| Your objective |
Every line from the one with "Berpenampilan menarik" to the one with "dalam menjalankan bisnis.", including those two, is to be copied exactly; all other lines of the entries below are left out.

Data records section start

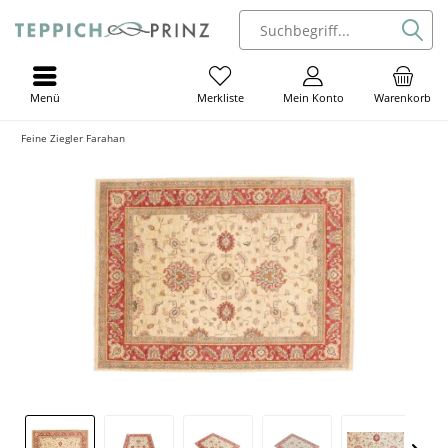
Menü
Mein Konto
Warenkorb
Merkliste
Feine Ziegler Farahan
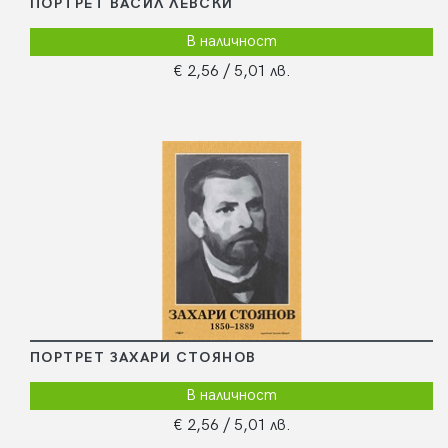
ПОРТРЕТ ВАСИЛ ЛЕВСКИ
В наличност
€ 2,56
/ 5,01 лв.
ПОРТРЕТ ЗАХАРИ СТОЯНОВ
В наличност
€ 2,56
/ 5,01 лв.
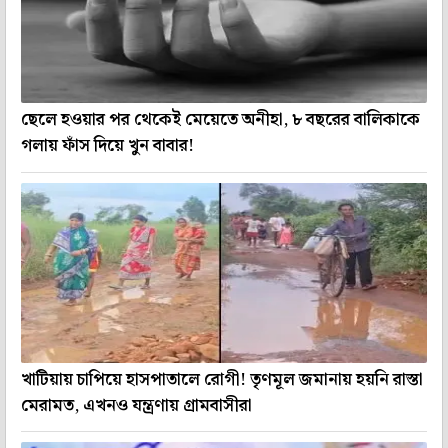
ছেলে হওয়ার পর থেকেই মেয়েতে অনীহা, ৮ বছরের বালিকাকে
গলায় ফাঁস দিয়ে খুন বাবার!
খাটিয়ায় চাপিয়ে হাসপাতালে রোগী! তৃণমূল জমানায় হয়নি রাস্তা
মেরামত, এখনও যন্ত্রণায় গ্রামবাসীরা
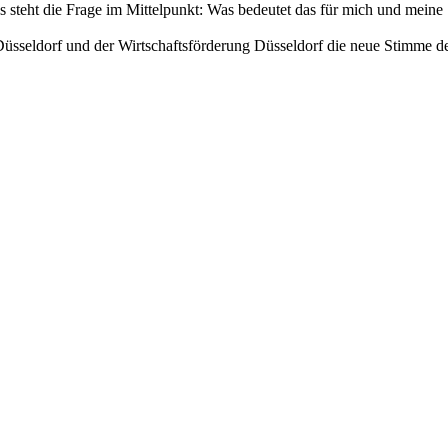
ns steht die Frage im Mittelpunkt: Was bedeutet das für mich und meine 
Düsseldorf und der Wirtschaftsförderung Düsseldorf die neue Stimme de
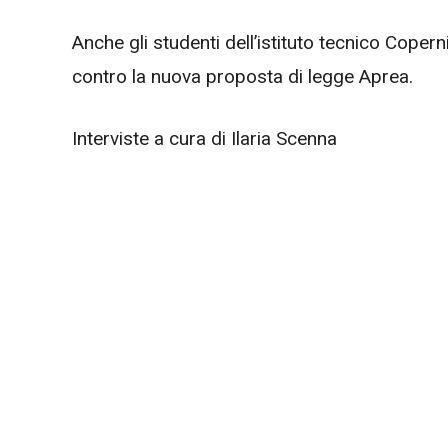
Anche gli studenti dell’istituto tecnico Cope
contro la nuova proposta di legge Aprea.
Interviste a cura di Ilaria Scenna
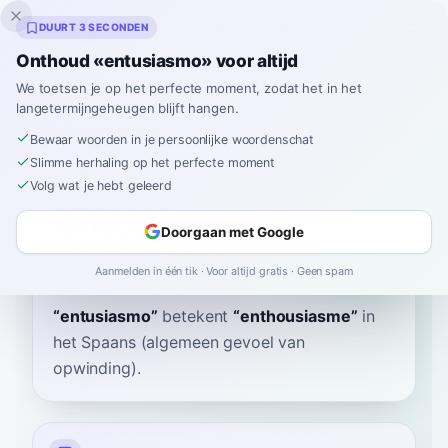
Inklingo
DUURT 3 SECONDEN
Onthoud «entusiasmo» voor altijd
We toetsen je op het perfecte moment, zodat het in het
langetermijngeheugen blijft hangen.
Woordenboek
Bewaar woorden in je persoonlijke woordenschat
Slimme herhaling op het perfecte moment
Home
›
Spaans
›
Woordenboek
›
entusiasmo
Volg wat je hebt geleerd
entusiasmo
Doorgaan met Google
en-too-see-AHZ-moh
entuˈsjázmo
Aanmelden in één tik · Voor altijd gratis · Geen spam
“
entusiasmo
”
betekent
“
enthousiasme
”
in
het Spaans
(algemeen gevoel van
opwinding).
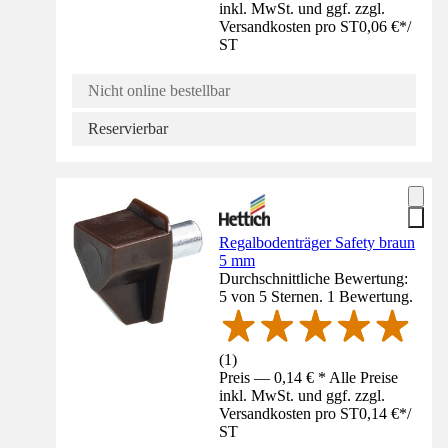
inkl. MwSt. und ggf. zzgl.
Versandkosten pro ST
0,06 €
*
/
ST
Nicht online bestellbar
Reservierbar
Regalbodenträger Safety braun
5 mm
Durchschnittliche Bewertung:
5 von 5 Sternen. 1 Bewertung.
(
1
)
Preis — 0,14 € * Alle Preise
inkl. MwSt. und ggf. zzgl.
Versandkosten pro ST
0,14 €
*
/
ST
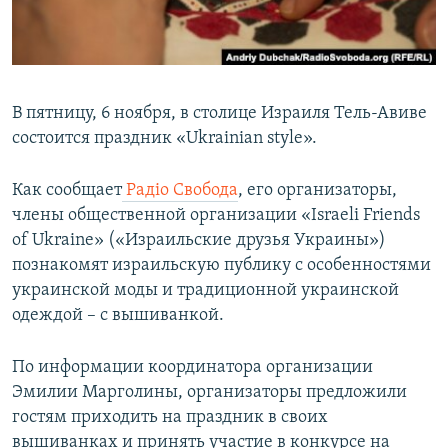
ПРИСОЕДИНЯЙТЕСЬ!
ПОБЕДИТЕЛЕЙ НЕ СУДЯТ?
КРЫМ.НЕПОКОРЕННЫЙ
ELIFBE
В пятницу, 6 ноября, в столице Израиля Тель-Авиве
УКРАИНСКАЯ ПРОБЛЕМА КРЫМА
состоится праздник «Ukrainian style».
Все сайты RFE/RL
Как сообщает
Радіо Свобода
, его организаторы,
члены общественной организации «Israeli Friends
of Ukraine» («Израильские друзья Украины»)
познакомят израильскую публику с особенностями
украинской моды и традиционной украинской
одеждой – с вышиванкой.
По информации координатора организации
Эмилии Марголины, организаторы предложили
гостям приходить на праздник в своих
вышиванках и принять участие в конкурсе на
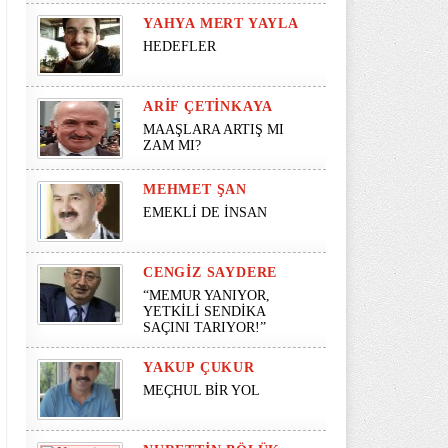
YAHYA MERT YAYLA
HEDEFLER
ARIF ÇETINKAYA
MAAŞLARA ARTIŞ MI
ZAM MI?
MEHMET ŞAN
EMEKLİ DE İNSAN
CENGIZ SAYDERE
“MEMUR YANIYOR,
YETKİLİ SENDİKA
SAÇINI TARIYOR!”
YAKUP ÇUKUR
MEÇHUL BİR YOL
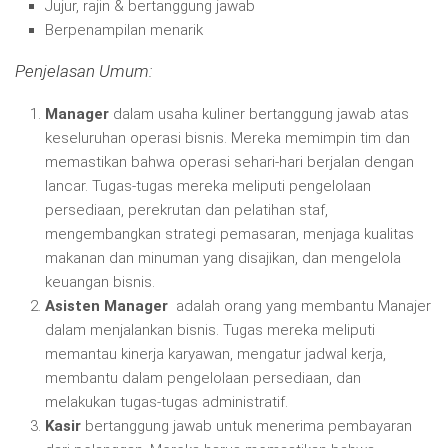
Jujur, rajin & bertanggung jawab
Berpenampilan menarik
Penjelasan Umum:
Manager
dalam usaha kuliner bertanggung jawab atas
keseluruhan operasi bisnis. Mereka memimpin tim dan
memastikan bahwa operasi sehari-hari berjalan dengan
lancar. Tugas-tugas mereka meliputi pengelolaan
persediaan, perekrutan dan pelatihan staf,
mengembangkan strategi pemasaran, menjaga kualitas
makanan dan minuman yang disajikan, dan mengelola
keuangan bisnis.
Asisten
Manager
adalah orang yang membantu Manajer
dalam menjalankan bisnis. Tugas mereka meliputi
memantau kinerja karyawan, mengatur jadwal kerja,
membantu dalam pengelolaan persediaan, dan
melakukan tugas-tugas administratif.
Kasir
bertanggung jawab untuk menerima pembayaran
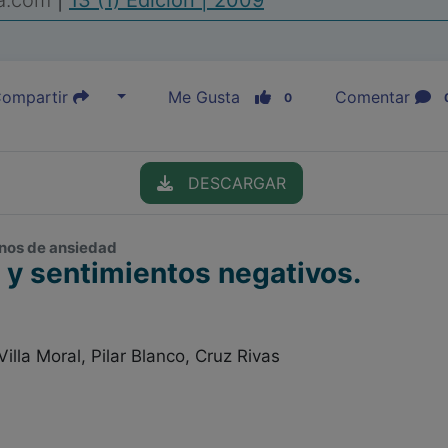
ia.com
|
13 (1) Edición | 2009
ompartir
Me Gusta
Comentar
0
DESCARGAR
ornos de ansiedad
 y sentimientos negativos.
Villa Moral, Pilar Blanco, Cruz Rivas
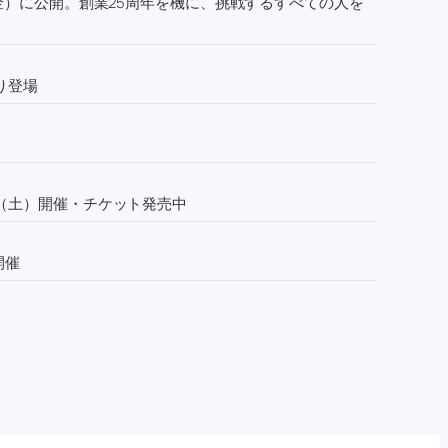
金）に公開。創業25周年を機に、挑戦するすべての人を
り登場
1日（土）開催・チケット発売中
開催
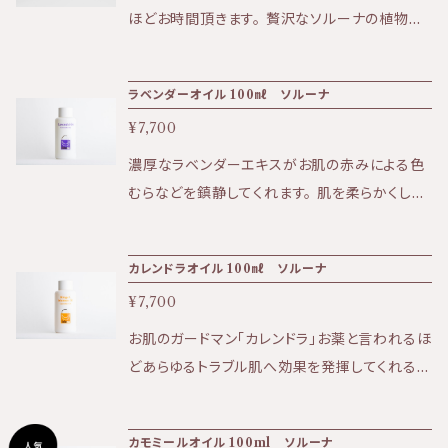
す。 ・ソルーナで使用しているフェネチルアルコ
トにもお勧めです。 ★防腐剤(パラベン、フェノキ
ほどお時間頂きます。 贅沢なソルーナの植物エ
イタリアアルプスにある自社農園にて、 環境
ールはバラ由来です。 ・ソルーナの原料となる植
シエタノール)BG、PG、界面活性剤、エタノール
キスがふんだんに含まれた美容液の様な乳液ク
学的視点に基づき、完全監視のもとでオーガニッ
物は、イタリアアルプスにある自社農園にて、
不使用 ★ハンドクリーム、ハンド美容液としてお
リーム。 クリームでは重たすぎる方やベタつきが
ク(無農薬、有機)栽培されています。 また、ア
環境学的視点に基づき、完全監視のもとでオー
ラベンダーオイル 100㎖ ソルーナ
使いいただけます。 ★手指を健やかに保ち保護
気になる人でも ご利用可能なほど浸透力抜群
ルプスに自生する薬草を、環境的な配慮のもと
ガニック(無農薬、有機)栽培されています。 ま
します。
¥7,700
です。 お肌の透明感を出したい方へオススメ。メ
で収穫しています。 ・ソルーナは、原料において
た、アルプスに自生する薬草を、環境的な配慮の
イクアップの下地としてもご使用できます。 ★効
も最終製品においても、一切の動物実験を行っ
濃厚なラベンダーエキスがお肌の赤みによる色
もとで収穫しています。 ・ソルーナは、原料にお
果:保湿、透明感、ハリ、弾力など ★香り:カモミ
ておりません。
むらなどを鎮静してくれます。 肌を柔らかくし抵
いても最終製品においても、一切の動物実験を
ールやシトロネラの爽やかな香り ★テクスチャ
抗力を高めます。 ラベンダーがお好きな方には
行っておりません。
ー:美容液のようなサッパリとした乳液 〈全成分〉
もちろん、ハードな仕事のあとは、是非お風呂で
カレンドラオイル 100㎖ ソルーナ
水、アーモンド油、エタノール、水添レシチン、ア
のマッサージで一段と上質なスキンケアタイム
ルギン酸Ｎａ、シナノキエキス、アルテアエキス、
¥7,700
をお過ごし下さいませ。 ★効果:乾燥肌、赤くなり
セイヨウサンザシエキス、セージエキス、スギナ
やすい肌、日焼け後のお肌 ★香り:ラベンダーの
お肌のガードマン「カレンドラ」お薬と言われるほ
エキス、カミツレ油、シトロネラ油、ハゴロモグサ
爽やかな香り ★テクスチャー:軽く吸収性があり
どあらゆるトラブル肌へ効果を発揮してくれる。
エキス、ワレモコウエキス、メリッサ葉油、モミジ
さらりとした使用感
長年悩んでいたニキビや繊細なお肌の方にオス
バキセワタエキス、ニアウリ油、サンシキスミレエ
スメです。 ★効果:赤みのあるニキビ、炎症肌、痒
キス、セイヨウオトギリソウエキス、ローズマリー
カモミールオイル 100ml ソルーナ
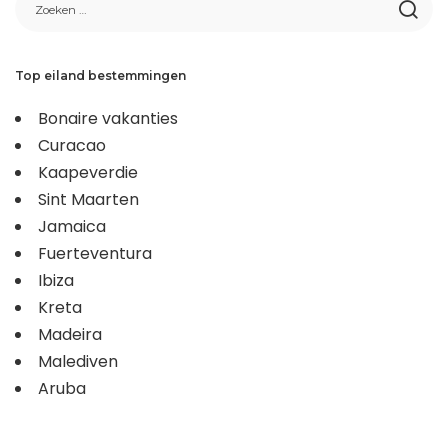
Top eiland bestemmingen
Bonaire vakanties
Curacao
Kaapeverdie
Sint Maarten
Jamaica
Fuerteventura
Ibiza
Kreta
Madeira
Malediven
Aruba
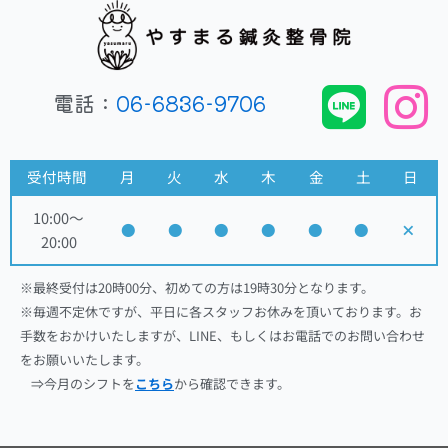
電話：
06-6836-9706
受付時間
月
火
水
木
金
土
日
10:00～
●
●
●
●
●
●
×
20:00
※最終受付は20時00分、初めての方は19時30分となります。
※毎週不定休ですが、平日に各スタッフお休みを頂いております。お
手数をおかけいたしますが、LINE、もしくはお電話でのお問い合わせ
をお願いいたします。
⇒今月のシフトを
こちら
から確認できます。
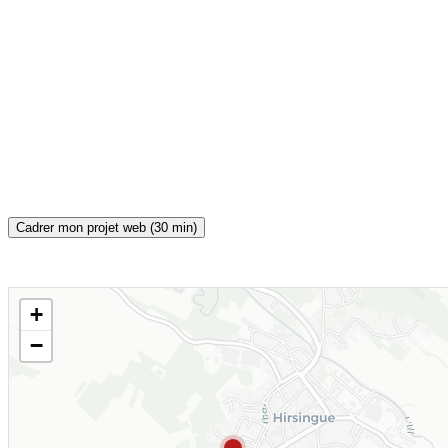
Cadrer mon projet web (30 min)
+
CARTE INTERACTIVE
−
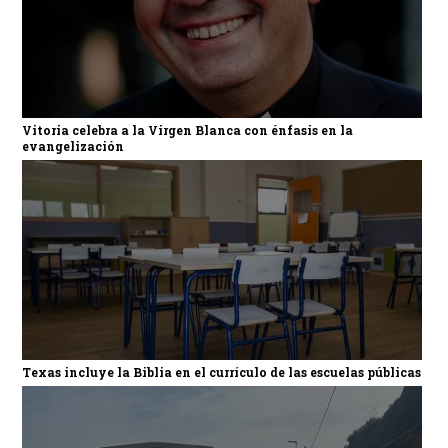
Vitoria celebra a la Virgen Blanca con énfasis en la
evangelización
Texas incluye la Biblia en el currículo de las escuelas públicas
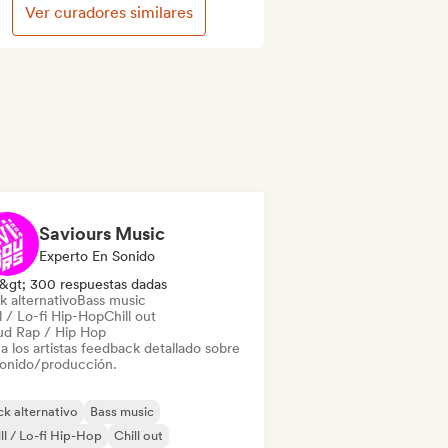
Ver curadores similares
Saviours Music
Experto En Sonido
&gt; 300 respuestas dadas
k alternativo
Bass music
l / Lo-fi Hip-Hop
Chill out
ud Rap / Hip Hop
a los artistas feedback detallado sobre
sonido/producción.
k alternativo
Bass music
ll / Lo-fi Hip-Hop
Chill out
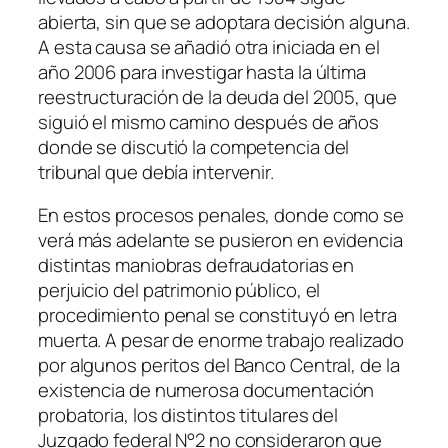
abierta, sin que se adoptara decisión alguna.
A esta causa se añadió otra iniciada en el
año 2006 para investigar hasta la última
reestructuración de la deuda del 2005, que
siguió el mismo camino después de años
donde se discutió la competencia del
tribunal que debía intervenir.
En estos procesos penales, donde como se
verá más adelante se pusieron en evidencia
distintas maniobras defraudatorias en
perjuicio del patrimonio público, el
procedimiento penal se constituyó en letra
muerta. A pesar de enorme trabajo realizado
por algunos peritos del Banco Central, de la
existencia de numerosa documentación
probatoria, los distintos titulares del
Juzgado federal N°2 no consideraron que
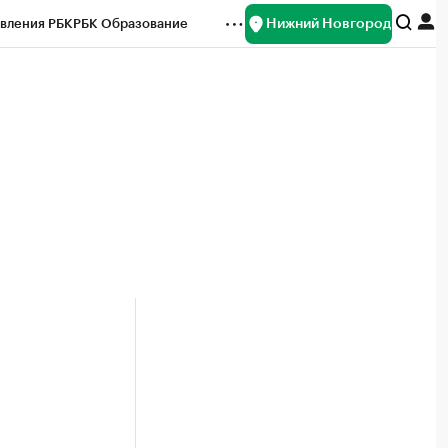
Нижний Новгород
вления РБК
РБК Образование
редитные рейтинги
Франшизы
нсы
Рынок наличной валюты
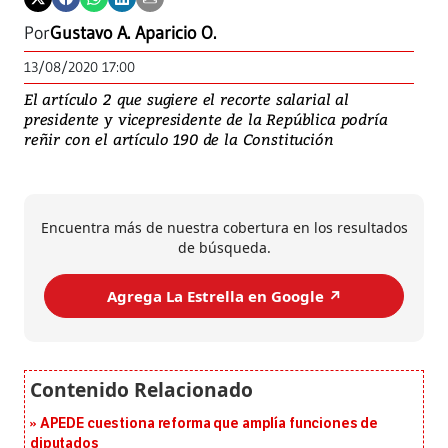
Por
Gustavo A. Aparicio O.
13/08/2020 17:00
El artículo 2 que sugiere el recorte salarial al
presidente y vicepresidente de la República podría
reñir con el artículo 190 de la Constitución
Encuentra más de nuestra cobertura en los resultados
de búsqueda.
Agrega La Estrella en Google ↗️
APEDE cuestiona reforma que amplía funciones de
diputados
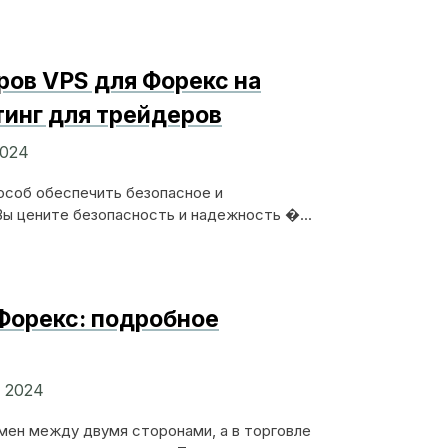
ров VPS для Форекс на
тинг для трейдеров
2024
особ обеспечить безопасное и
ы цените безопасность и надежность �...
 Форекс: подробное
, 2024
мен между двумя сторонами, а в торговле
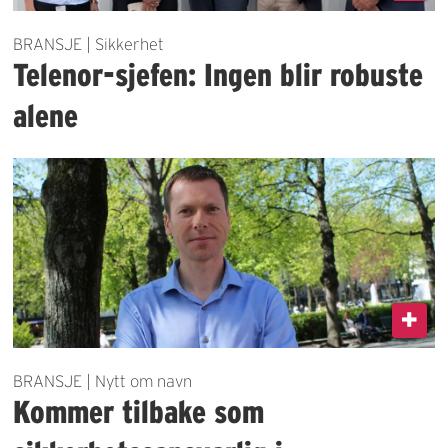
BRANSJE | Sikkerhet
Telenor-sjefen: Ingen blir robuste
alene
BRANSJE | Nytt om navn
Kommer tilbake som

Data records section end

| Result of this task |
Berpenampilan menarik
Penjelasan Umum:
Manager
dalam usaha kuliner bertanggung jawab atas
keseluruhan operasi bisnis. Mereka memimpin tim dan
memastikan bahwa operasi sehari-hari berjalan dengan
lancar. Tugas-tugas mereka meliputi pengelolaan
persediaan, perekrutan dan pelatihan staf,
mengembangkan strategi pemasaran, menjaga kualitas
makanan dan minuman yang disajikan, dan mengelola
keuangan bisnis.
Asisten
Manager
adalah orang yang membantu Manajer
dalam menjalankan bisnis. Tugas mereka meliputi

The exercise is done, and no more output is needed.